Inflation pressures are a key macroeconomic risk. And yet the central bank might be avoiding systematic currency intervention, as the rupee has depreciated and supported exports. If that’s their intention, their timing is good. India is a significant commodity and oil importer, and the low commodity price environment means slower price rises which offset ‘pass-through’ inflationary pressure from currency depreciation. 

With the RBI’s financial reforms unfinished, India is particularly vulnerable to global financial instability that could disrupt capital inflows. This could slow domestic growth and possibly worsen domestic financial risks. And that might, in turn, have not only regional growth implications but also wider global financial consequences.
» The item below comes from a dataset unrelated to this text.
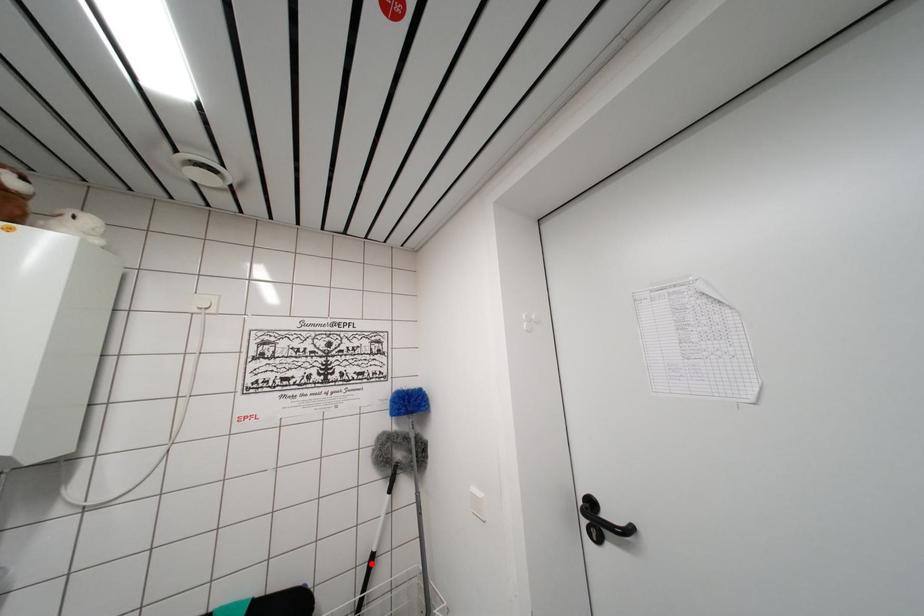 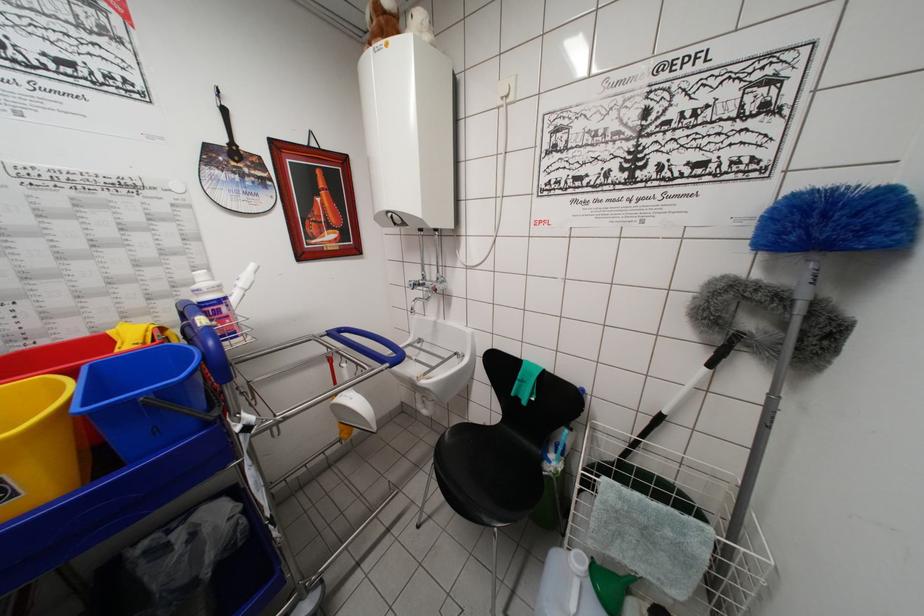 In the second image, find the point that corresponds to the highlighted location in the first image.

(658, 419)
Foreign direct investment (FDI) inflows have been very strong for some time, yet this could change on account of domestic financial vulnerability.

Appoint a new governor soon

Given India’s macroeconomic uncertainties, the circumstances surrounding Governor Rajan’s departure are worrying. Six weeks on and there has been no successor named. And, just as importantly, his departure apparently resulted from political pressure (to reduce interest rates, which would contribute to increased NPL risk concerns). The delay over appointing a successor suggests that political wrangling may be continuing,which is a risk in its own right. In the wake of Rajan’s resignation, the government tried to reassert policy soundness by increasing FDI openness. But these steps were unconvincing.

There is a lot at stake for India and for its trading partners. India’s $500 billion in currency reserves will help it stabilise its currency; the RBI acted in the wake of the Brexit vote. Its bilateral swap facilities, including for its oil importers, are also important as a buffer against shocks. Its energy import demand growth (forecast by sector experts to grow by 161% to 2035) will bolster export growth for its resource-exporting trading partners. Notwithstanding all of this, India needs, crucially, to restore macroeconomic and financial institutional stability if it is to sustain its growth path and its trade and investment relationships. 

The Government of India should not delay in appointing a new RBI governor, who should continue the work on its inflation framework and on cleaning up public sector bank balance sheets. Progress on both would also reaffirm central bank independence.